# Vegas Cancun Resort



## post-it (Mar 3, 2015)

Has anyone stayed at this location?  I'm wanting to book point saver and noticed this resort only has 35% reduction, where Desert Paradise and Polo Towers go as low as 50% reduction.

I'm wondering if the location and amenities would be worth only 35% off.

Thank you


----------



## Passepartout (Mar 3, 2015)

I have stayed there. It was OK, but nearly as far from the action as Grandview or Tahiti Village. Weirdest kitchen layout ever. Parking is barely adequate- don't be out late. I don't think it was DRI back then, and we have made no effort to return.

Jim


----------



## post-it (Mar 3, 2015)

Passepartout said:


> I have stayed there. It was OK, but nearly as far from the action as Grandview or Tahiti Village. Weirdest kitchen layout ever. Parking is barely adequate- don't be out late. I don't think it was DRI back then, and we have made no effort to return.
> 
> Jim



Oh thank you for the feedback.  Maybe I'll book Polo Towers then.  Have you stayed here Jim?


----------



## Passepartout (Mar 3, 2015)

post-it said:


> Oh thank you for the feedback.  Maybe I'll book Polo Towers then.  Have you stayed here Jim?

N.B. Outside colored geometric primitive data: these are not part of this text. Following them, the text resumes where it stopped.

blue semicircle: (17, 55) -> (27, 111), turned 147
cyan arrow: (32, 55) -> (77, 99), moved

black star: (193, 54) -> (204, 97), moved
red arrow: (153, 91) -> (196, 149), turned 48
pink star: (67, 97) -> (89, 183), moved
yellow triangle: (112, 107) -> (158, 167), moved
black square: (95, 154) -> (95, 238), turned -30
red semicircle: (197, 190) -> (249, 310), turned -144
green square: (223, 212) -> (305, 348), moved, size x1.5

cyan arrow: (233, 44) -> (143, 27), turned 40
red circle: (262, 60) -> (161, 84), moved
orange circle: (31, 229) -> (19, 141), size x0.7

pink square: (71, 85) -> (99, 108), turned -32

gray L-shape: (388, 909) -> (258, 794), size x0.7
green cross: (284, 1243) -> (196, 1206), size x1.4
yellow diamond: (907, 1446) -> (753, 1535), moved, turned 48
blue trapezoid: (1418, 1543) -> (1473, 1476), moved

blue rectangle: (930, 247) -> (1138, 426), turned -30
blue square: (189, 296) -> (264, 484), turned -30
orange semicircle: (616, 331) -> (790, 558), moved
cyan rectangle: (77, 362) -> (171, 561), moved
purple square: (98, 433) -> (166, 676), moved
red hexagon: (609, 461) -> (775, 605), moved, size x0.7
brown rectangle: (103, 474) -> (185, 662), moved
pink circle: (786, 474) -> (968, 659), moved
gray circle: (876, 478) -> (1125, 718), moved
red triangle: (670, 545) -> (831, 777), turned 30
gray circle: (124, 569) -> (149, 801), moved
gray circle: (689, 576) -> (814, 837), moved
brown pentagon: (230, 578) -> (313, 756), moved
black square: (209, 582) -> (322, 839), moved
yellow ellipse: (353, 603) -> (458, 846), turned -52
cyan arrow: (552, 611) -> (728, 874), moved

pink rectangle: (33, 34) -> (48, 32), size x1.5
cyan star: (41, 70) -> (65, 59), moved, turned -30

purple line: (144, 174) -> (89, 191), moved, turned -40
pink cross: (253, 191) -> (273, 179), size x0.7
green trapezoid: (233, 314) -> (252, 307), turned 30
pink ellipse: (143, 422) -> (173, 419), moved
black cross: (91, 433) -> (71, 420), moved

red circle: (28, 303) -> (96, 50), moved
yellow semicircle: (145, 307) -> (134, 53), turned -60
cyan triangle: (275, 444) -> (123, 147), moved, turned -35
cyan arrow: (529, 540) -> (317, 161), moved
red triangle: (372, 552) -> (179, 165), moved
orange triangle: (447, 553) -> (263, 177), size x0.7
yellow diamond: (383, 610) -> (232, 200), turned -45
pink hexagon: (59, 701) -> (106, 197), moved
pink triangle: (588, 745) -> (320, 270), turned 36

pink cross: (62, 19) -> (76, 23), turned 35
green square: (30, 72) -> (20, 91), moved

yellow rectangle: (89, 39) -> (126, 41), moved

Nope. Sorry. I like it's location tho.


----------



## Kal (Mar 3, 2015)

post-it said:


> Has anyone stayed at this location? I'm wanting to book point saver and noticed this resort only has 35% reduction, where Desert Paradise and Polo Towers go as low as 50% reduction.
> 
> I'm wondering if the location and amenities would be worth only 35% off.
> 
> Thank you



Cancun has lots of space and a nifty set of pools and water slide.  For Vegas, you need a car so the short hop to the edge of the strip isn't all that far.  Parking is limited at the resort, but somehow there's always a spot late at night.

 Compared to all the traffic and crush of activity in the heart of the strip, it offers a low stress environment.  I like it.


----------



## dwojo (Mar 3, 2015)

We stayed there last October. If you bring children it is great. If no kids stay at Polo Towers if you can. The resort is out away from the strip. The pool area is fantastic.


----------